Artikel 15 nader onderzoek

  • 1

    Indien na afloop van de zitting maar voordat het advies wordt opgesteld, nader onderzoek wenselijk blijkt te zijn, kan de voorzitter uit eigener beweging of op verlangen van de commissie dit onderzoek houden.

  • 2

    De uit het onderzoek verkregen informatie wordt in afschrift aan de leden van de commissie, het verwerend orgaan en de belanghebbenden toegezonden.

  • 3

    De leden van de commissie, het verwerend orgaan en de belanghebbenden kunnen binnen een week na verzending van de in het eerste lid bedoelde informatie aan de voorzitter van de commissie een verzoek richten tot het beleggen van een nieuwe hoorzitting.
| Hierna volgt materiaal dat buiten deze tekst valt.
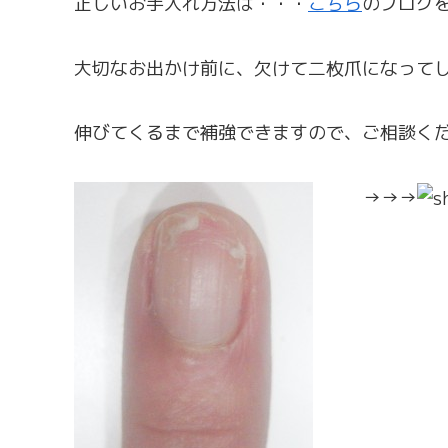
正しいお手入れ方法は・・・
こちら
のブログ
大切なお出かけ前に、欠けて二枚爪になって
伸びてくるまで補強できますので、ご相談く
→→→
De voorzitter beslist omtrent een dergelijk verzoek.

  • 4

    Op een nieuwe hoorzitting, als bedoeld in het derde lid, zijn de bepalingen in deze verordening, die betrekking hebben op de hoorzitting zoveel mogelijk van overeenkomstige toepassing.

Artikel 16 raadkamer en advies

  • 1

    De commissie beraadslaagt en beslist achter gesloten deuren over het door haar uit te brengen advies.

  • 2
    • a.

      De commissie beslist bij meerderheid van stemmen over het uit te brengen advies.

    • b.

      Indien bij een stemming de stemmen staken, beslist de stem van de voorzitter.

    • c.

      Van een minderheidsstandpunt wordt bij een advies melding gemaakt, indien de minderheid dat verlangt.

  • 3

    Het advies geeft gemotiveerd aan hoe volgens de commissie het te nemen besluit op het bezwaar- of beroepschrift dient te luiden.

  • 4

    Het advies wordt door de voorzitter en de secretaris van de commissie ondertekend.
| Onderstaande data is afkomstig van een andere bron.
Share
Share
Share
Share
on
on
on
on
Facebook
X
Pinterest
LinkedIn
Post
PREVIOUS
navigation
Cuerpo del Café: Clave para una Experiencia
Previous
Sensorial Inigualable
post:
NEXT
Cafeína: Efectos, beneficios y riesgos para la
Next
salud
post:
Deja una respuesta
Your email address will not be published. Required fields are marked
Artikel 17 uitbrengen advies

  • 1

    Het advies wordt, onder medezending van het verslag als bedoeld in artikel 14 en eventueel door de commissie ontvangen nadere informatie, tijdig uitgebracht aan het bestuursorgaan dat op het bezwaar- of beroepschrift dient te beslissen; het advies wordt onder medezending van het verslag als bedoeld in artikel 14 tevens onverwijld aan de belanghebbende(n) gezonden.

  • 2

    Indien naar het oordeel van de voorzitter van de commissie de termijn van tien weken, als bedoeld in artikel 7:10 lid 1 en artikel 7:24 lid 2 van de wet, ontoereikend is voor achtereenvolgens het uitbrengen van een advies door de commissie en het nemen van een beslissing, verzoekt deze het in het eerste lid bedoelde bestuursorgaan tijdig de beslissing te verdagen.

  • 3

    Van een besluit tot verdaging ontvangen de commissie, de belanghebbenden en in het geval van de behandeling van een beroepschrift het verwerend orgaan, een afschrift.
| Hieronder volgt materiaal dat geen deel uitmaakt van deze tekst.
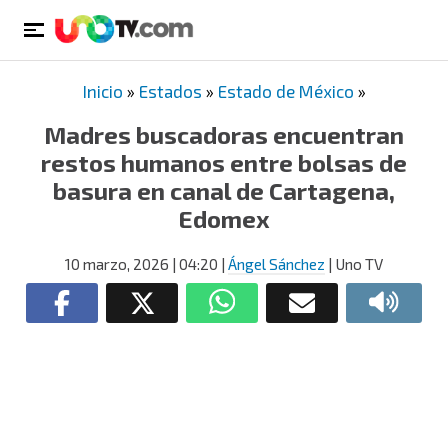
Inicio
»
Estados
»
Estado de México
»
Madres buscadoras encuentran
restos humanos entre bolsas de
basura en canal de Cartagena,
Edomex
10 marzo, 2026
| 04:20
|
Ángel Sánchez
| Uno TV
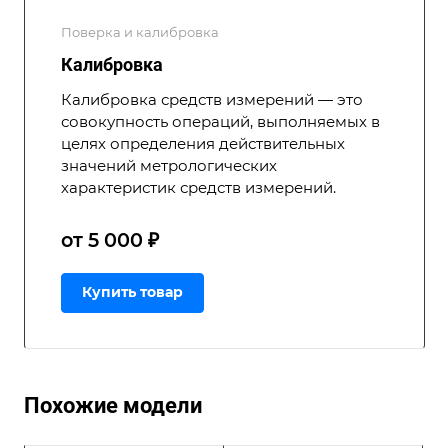
Поверка и калибровка
Калибровка
Калибровка средств измерений — это
совокупность операций, выполняемых в
целях определения действительных
значений метрологических
характеристик средств измерений.
от 5 000 ₽
Купить товар
Похожие модели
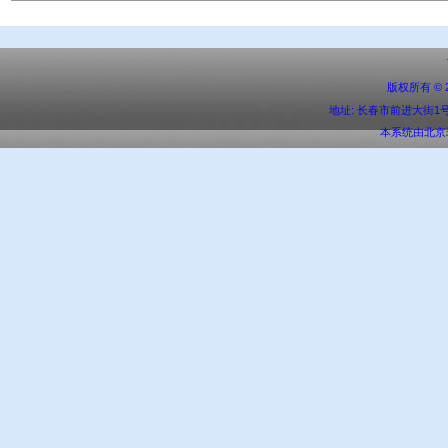
版权所有 ©
地址: 长春市前进大街1号 邮编:
本系统由
北京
Artikel 18 vergoeding commissieleden

  • 1

    De voorzitter en de leden van de commissie ontvangen voor het bijwonen van de hoorzittingen van de commissie een vergoeding, welke wordt vastgesteld door burgemeester en wethouders.

  • 2

    De in het eerste lid bedoelde vergoeding wordt toegekend per bijeenkomst waarop een aantal hoorzittingen plaatsvindt.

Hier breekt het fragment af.